Instructions for the task -
Return all of the listing word for word; the pictures stay out.

Input for this task -
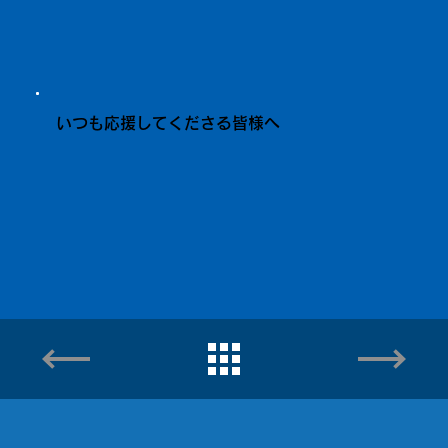
いつも応援してくださる皆様へ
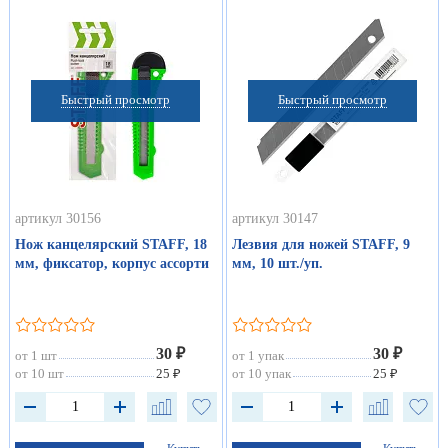
Быстрый просмотр
Быстрый просмотр
артикул 30156
артикул 30147
Нож канцелярский STAFF, 18
Лезвия для ножей STAFF, 9
мм, фиксатор, корпус ассорти
мм, 10 шт./уп.
30 ₽
30 ₽
от 1 шт
от 1 упак
от 10 шт
25 ₽
от 10 упак
25 ₽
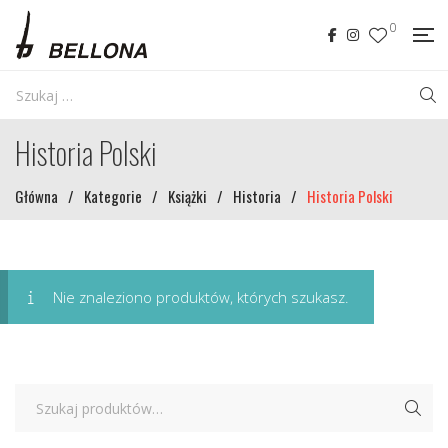
0
Historia Polski
Główna
/
Kategorie
/
Książki
/
Historia
/
Historia Polski
Nie znaleziono produktów, których szukasz.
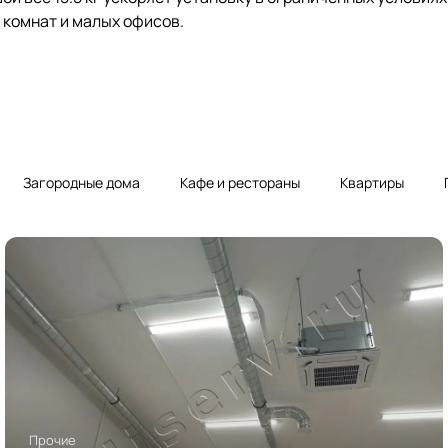
 комнат и малых офисов.
Загородные дома
Кафе и рестораны
Квартиры
Прочие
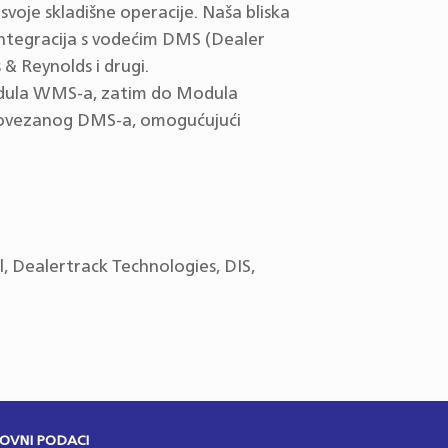
voje skladišne operacije. Naša bliska
h integracija s vodećim DMS (Dealer
& Reynolds i drugi.
dula WMS-a, zatim do Modula
 povezanog DMS-a, omogućujući
 Dealertrack Technologies, DIS,
OVNI PODACI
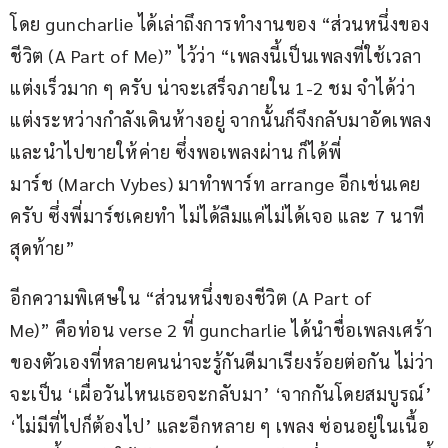
โดย guncharlie ได้เล่าถึงการทำงานของ “ส่วนหนึ่งของ
ชีวิต (A Part of Me)” ไว้ว่า “เพลงนี้เป็นเพลงที่ใช้เวลา
แต่งเร็วมาก ๆ ครับ น่าจะเสร็จภายใน 1-2 ชม จำได้ว่า
แต่งระหว่างกำลังเดินห้างอยู่ จากนั้นก็จึงกลับมาอัดเพลง 
และนำไปขายให้ค่าย ซึ่งพอเพลงผ่าน ก็ได้พี่
มาร์ช (March Vybes) มาทำพาร์ท arrange อีกเช่นเคย
ครับ ซึ่งพี่มาร์ชเคยทำ ไม่ได้ลืมแค่ไม่ได้เจอ และ 7 นาที
สุดท้าย”
อีกความพิเศษใน “ส่วนหนึ่งของชีวิต (A Part of 
Me)” คือท่อน verse 2 ที่ guncharlie ได้นำชื่อเพลงเศร้า
ของตัวเองที่หลายคนน่าจะรู้กันดีมาเรียงร้อยต่อกัน ไม่ว่า
จะเป็น ‘เผื่อวันไหนเธอจะกลับมา’ ‘จากกันโดยสมบูรณ์’ 
‘ไม่มีที่ไปก็ต้องไป’ และอีกหลาย ๆ เพลง ซ่อนอยู่ในเนื้อ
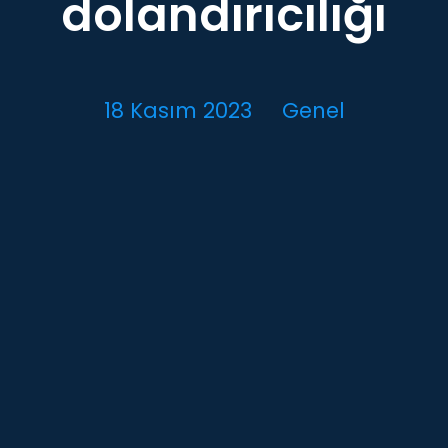
dolandırıcılığı
18 Kasım 2023
Genel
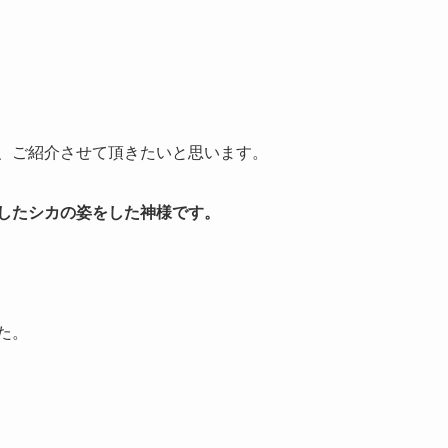
、ご紹介させて頂きたいと思います。
したシカの姿をした神様です。
た。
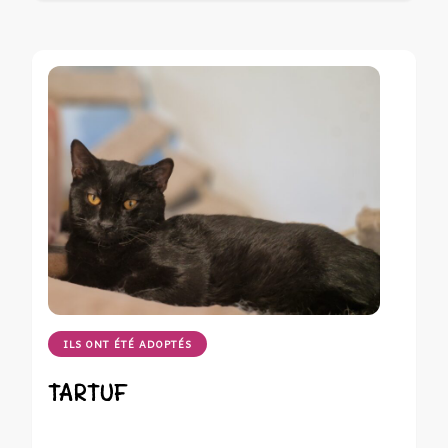
ILS ONT ÉTÉ ADOPTÉS
TARTUF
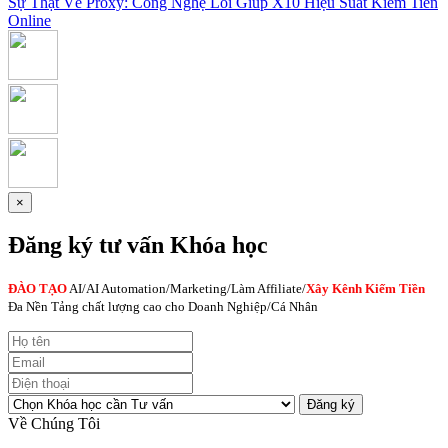
Sự Thật Về Proxy: Công Nghệ Lõi Giúp X10 Hiệu Suất Kiếm Tiền
Online
×
Đăng ký tư vấn Khóa học
ĐÀO TẠO
AI
/AI Automation/Marketing/Làm Affiliate/
Xây Kênh Kiếm Tiền
Đa Nền Tảng chất lượng cao cho Doanh Nghiệp/Cá Nhân
Đăng ký
Về Chúng Tôi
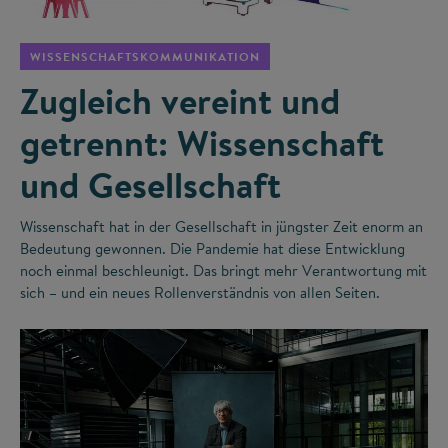
WISSENSCHAFTSKOMMUNIKATION
Zugleich vereint und
getrennt: Wissenschaft
und Gesellschaft
Wissenschaft hat in der Gesellschaft in jüngster Zeit enorm an
Bedeutung gewonnen. Die Pandemie hat diese Entwicklung
noch einmal beschleunigt. Das bringt mehr Verantwortung mit
sich – und ein neues Rollenverständnis von allen Seiten.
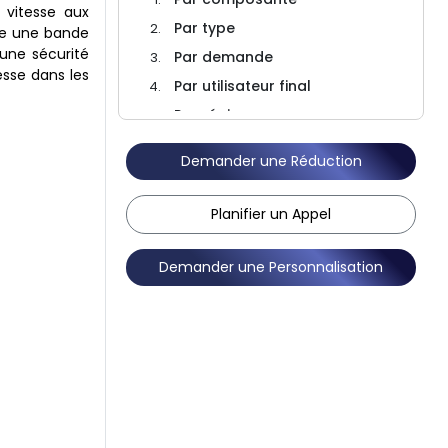
 vitesse aux
Par type
fre une bande
une sécurité
Par demande
esse dans les
Par utilisateur final
Par région
Paysage concurrentiel
Demander une Réduction
FAQ
Planifier un Appel
Demander une Personnalisation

Task response -
いつも応援してくださる皆様へ
Быстрый просмотр
Быстрый просмотр
артикул 30156
артикул 30147
Нож канцелярский STAFF, 18
Лезвия для ножей STAFF, 9
мм, фиксатор, корпус ассорти
мм, 10 шт./уп.
30 ₽
30 ₽
от 1 шт
от 1 упак
от 10 шт
25 ₽
от 10 упак
25 ₽
0
Historia Polski
Główna
/
Kategorie
/
Książki
/
Historia
/
Historia Polski
Nie znaleziono produktów, których szukasz.
 комнат и малых офисов.
Загородные дома
Кафе и рестораны
Квартиры
Прочие
voje skladišne operacije. Naša bliska
h integracija s vodećim DMS (Dealer
& Reynolds i drugi.
dula WMS-a, zatim do Modula
 povezanog DMS-a, omogućujući
 Dealertrack Technologies, DIS,
OVNI PODACI
โดย guncharlie ได้เล่าถึงการทำงานของ “ส่วนหนึ่งของ
ชีวิต (A Part of Me)” ไว้ว่า “เพลงนี้เป็นเพลงที่ใช้เวลา
แต่งเร็วมาก ๆ ครับ น่าจะเสร็จภายใน 1-2 ชม จำได้ว่า
แต่งระหว่างกำลังเดินห้างอยู่ จากนั้นก็จึงกลับมาอัดเพลง 
และนำไปขายให้ค่าย ซึ่งพอเพลงผ่าน ก็ได้พี่
มาร์ช (March Vybes) มาทำพาร์ท arrange อีกเช่นเคย
ครับ ซึ่งพี่มาร์ชเคยทำ ไม่ได้ลืมแค่ไม่ได้เจอ และ 7 นาที
สุดท้าย”
อีกความพิเศษใน “ส่วนหนึ่งของชีวิต (A Part of 
Me)” คือท่อน verse 2 ที่ guncharlie ได้นำชื่อเพลงเศร้า
ของตัวเองที่หลายคนน่าจะรู้กันดีมาเรียงร้อยต่อกัน ไม่ว่า
จะเป็น ‘เผื่อวันไหนเธอจะกลับมา’ ‘จากกันโดยสมบูรณ์’ 
‘ไม่มีที่ไปก็ต้องไป’ และอีกหลาย ๆ เพลง ซ่อนอยู่ในเนื้อ
dolandırıcılığı
18 Kasım 2023
Genel
、ご紹介させて頂きたいと思います。
したシカの姿をした神様です。
た。
ILS ONT ÉTÉ ADOPTÉS
TARTUF
Sự Thật Về Proxy: Công Nghệ Lõi Giúp X10 Hiệu Suất Kiếm Tiền
Online
×
Đăng ký tư vấn Khóa học
ĐÀO TẠO
AI
/AI Automation/Marketing/Làm Affiliate/
Xây Kênh Kiếm Tiền
Đa Nền Tảng chất lượng cao cho Doanh Nghiệp/Cá Nhân
Đăng ký
Về Chúng Tôi
WISSENSCHAFTSKOMMUNIKATION
Zugleich vereint und
getrennt: Wissenschaft
und Gesellschaft
Wissenschaft hat in der Gesellschaft in jüngster Zeit enorm an
Bedeutung gewonnen. Die Pandemie hat diese Entwicklung
noch einmal beschleunigt. Das bringt mehr Verantwortung mit
sich – und ein neues Rollenverständnis von allen Seiten.
 vitesse aux
Par type
fre une bande
une sécurité
Par demande
esse dans les
Par utilisateur final
Par région
Paysage concurrentiel
Demander une Réduction
FAQ
Planifier un Appel
Demander une Personnalisation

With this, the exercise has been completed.